**Exercise requirements:** Search the material for "than" and copy each line in which it is found.

**Provided entries:**
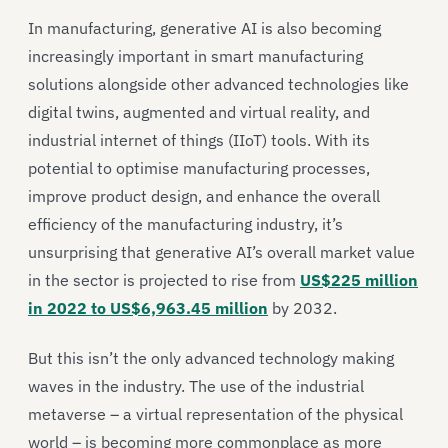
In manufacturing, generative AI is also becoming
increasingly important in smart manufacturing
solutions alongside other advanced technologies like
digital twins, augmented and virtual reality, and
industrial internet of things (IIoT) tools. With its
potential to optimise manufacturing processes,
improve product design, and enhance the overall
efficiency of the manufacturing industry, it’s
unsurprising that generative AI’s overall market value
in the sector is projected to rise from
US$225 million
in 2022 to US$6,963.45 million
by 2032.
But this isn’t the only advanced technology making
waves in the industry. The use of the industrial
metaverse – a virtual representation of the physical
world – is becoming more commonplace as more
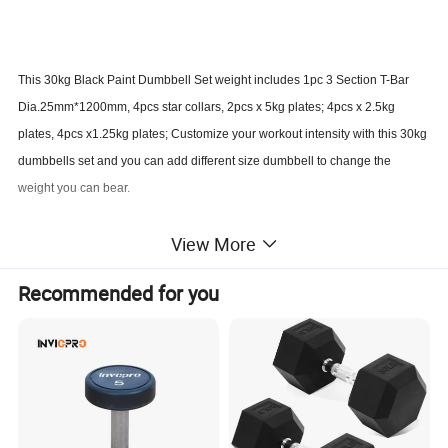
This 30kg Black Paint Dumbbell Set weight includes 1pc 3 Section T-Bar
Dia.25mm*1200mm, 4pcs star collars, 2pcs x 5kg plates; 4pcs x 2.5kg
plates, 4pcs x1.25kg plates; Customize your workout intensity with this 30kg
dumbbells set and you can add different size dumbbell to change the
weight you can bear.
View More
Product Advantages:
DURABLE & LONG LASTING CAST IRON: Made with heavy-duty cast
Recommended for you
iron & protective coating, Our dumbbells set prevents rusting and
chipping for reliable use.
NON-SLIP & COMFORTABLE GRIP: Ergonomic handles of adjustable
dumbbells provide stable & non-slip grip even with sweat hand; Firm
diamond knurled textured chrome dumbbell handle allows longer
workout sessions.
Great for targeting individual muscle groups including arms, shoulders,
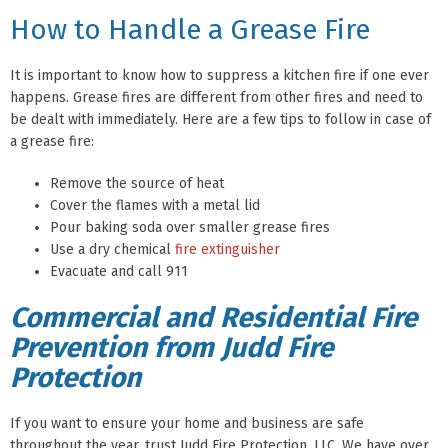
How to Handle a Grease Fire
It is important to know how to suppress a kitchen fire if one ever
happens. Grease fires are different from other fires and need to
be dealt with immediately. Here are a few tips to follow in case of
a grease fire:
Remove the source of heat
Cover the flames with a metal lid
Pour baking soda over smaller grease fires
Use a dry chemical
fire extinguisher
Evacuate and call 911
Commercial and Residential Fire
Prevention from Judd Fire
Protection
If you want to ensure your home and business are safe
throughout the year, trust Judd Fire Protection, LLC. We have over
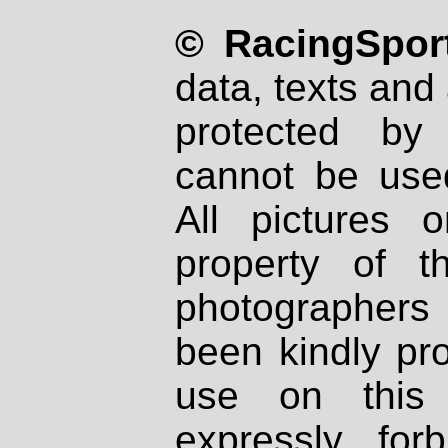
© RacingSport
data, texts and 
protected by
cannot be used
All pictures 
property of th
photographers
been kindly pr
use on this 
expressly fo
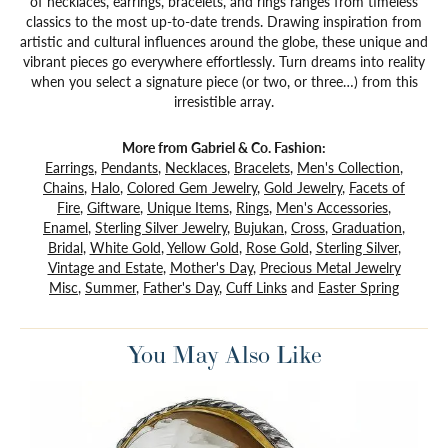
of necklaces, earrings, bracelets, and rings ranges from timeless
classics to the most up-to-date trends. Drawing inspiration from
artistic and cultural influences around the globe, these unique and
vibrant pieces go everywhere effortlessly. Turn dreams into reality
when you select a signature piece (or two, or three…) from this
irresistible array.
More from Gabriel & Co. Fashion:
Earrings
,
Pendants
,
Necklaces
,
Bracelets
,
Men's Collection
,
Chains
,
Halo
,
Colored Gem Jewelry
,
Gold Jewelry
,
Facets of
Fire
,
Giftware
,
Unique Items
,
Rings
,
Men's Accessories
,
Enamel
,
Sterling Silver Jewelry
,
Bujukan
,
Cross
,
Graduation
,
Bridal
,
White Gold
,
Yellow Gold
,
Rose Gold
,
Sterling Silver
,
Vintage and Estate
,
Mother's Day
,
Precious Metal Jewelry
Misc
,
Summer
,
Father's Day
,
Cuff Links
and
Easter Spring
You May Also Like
---
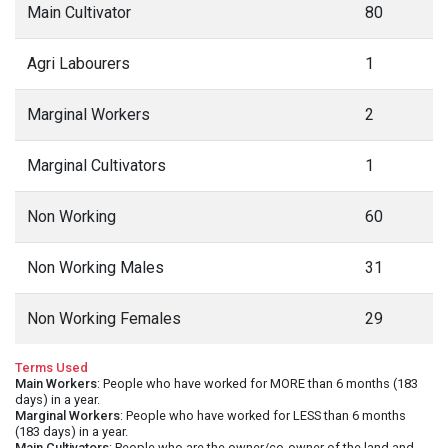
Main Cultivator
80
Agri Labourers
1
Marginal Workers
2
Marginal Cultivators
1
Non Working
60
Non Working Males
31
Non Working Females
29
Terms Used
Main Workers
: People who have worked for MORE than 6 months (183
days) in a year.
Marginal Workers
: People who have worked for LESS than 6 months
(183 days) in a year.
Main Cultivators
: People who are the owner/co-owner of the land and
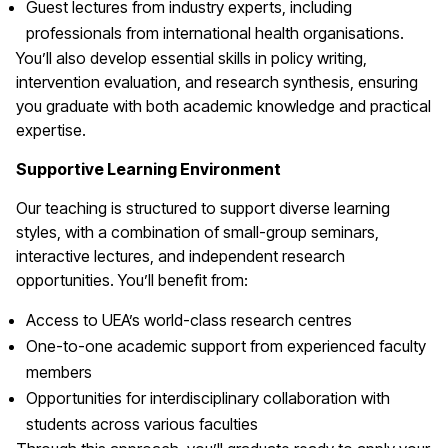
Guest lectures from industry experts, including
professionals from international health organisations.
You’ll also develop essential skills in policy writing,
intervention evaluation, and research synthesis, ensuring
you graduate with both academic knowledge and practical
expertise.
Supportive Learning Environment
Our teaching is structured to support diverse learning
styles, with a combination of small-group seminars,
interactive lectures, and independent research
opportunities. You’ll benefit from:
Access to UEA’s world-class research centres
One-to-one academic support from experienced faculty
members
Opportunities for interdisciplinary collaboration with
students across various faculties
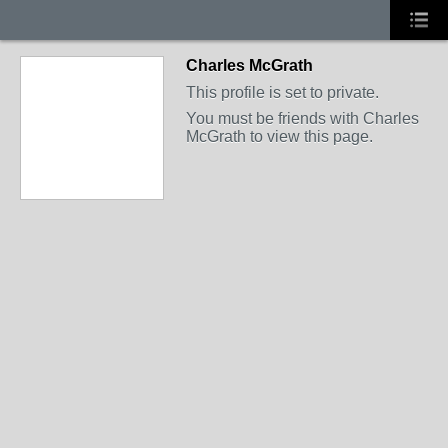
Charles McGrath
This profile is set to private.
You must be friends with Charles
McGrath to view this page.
* * *
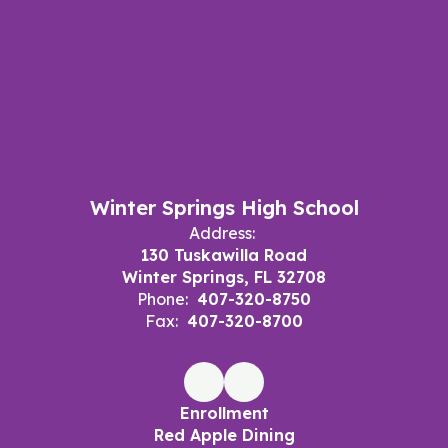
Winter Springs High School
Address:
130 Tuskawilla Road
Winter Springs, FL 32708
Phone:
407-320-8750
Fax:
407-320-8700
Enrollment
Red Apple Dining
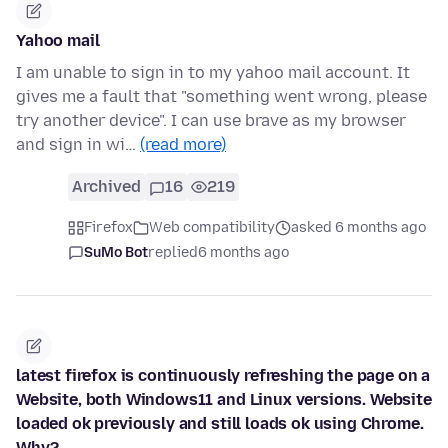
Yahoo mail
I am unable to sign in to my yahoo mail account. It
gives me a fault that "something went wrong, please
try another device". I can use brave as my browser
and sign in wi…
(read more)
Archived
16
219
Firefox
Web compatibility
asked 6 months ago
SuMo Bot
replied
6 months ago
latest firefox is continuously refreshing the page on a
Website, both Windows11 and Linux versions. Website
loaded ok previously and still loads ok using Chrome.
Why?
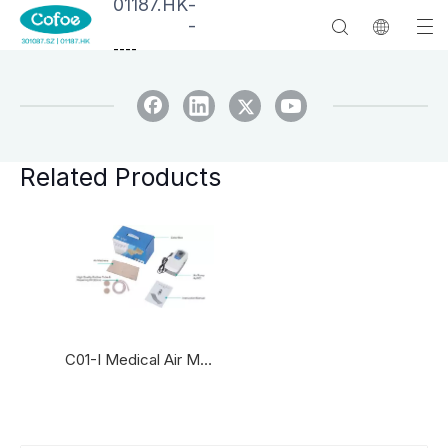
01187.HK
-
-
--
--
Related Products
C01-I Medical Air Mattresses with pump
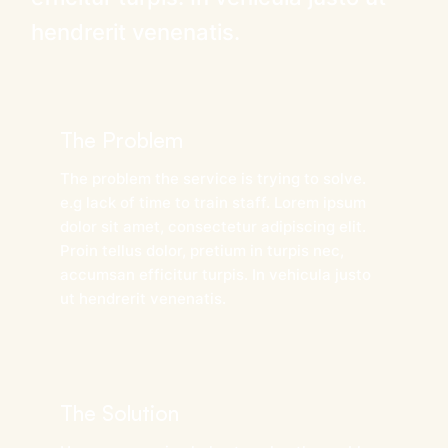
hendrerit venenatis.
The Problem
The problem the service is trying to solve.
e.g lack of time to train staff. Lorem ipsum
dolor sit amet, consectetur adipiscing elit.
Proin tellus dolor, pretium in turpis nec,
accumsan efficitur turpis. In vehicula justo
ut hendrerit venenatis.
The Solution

**Written response:**
: People who have worked for MORE than 6 months (183
: People who have worked for LESS than 6 months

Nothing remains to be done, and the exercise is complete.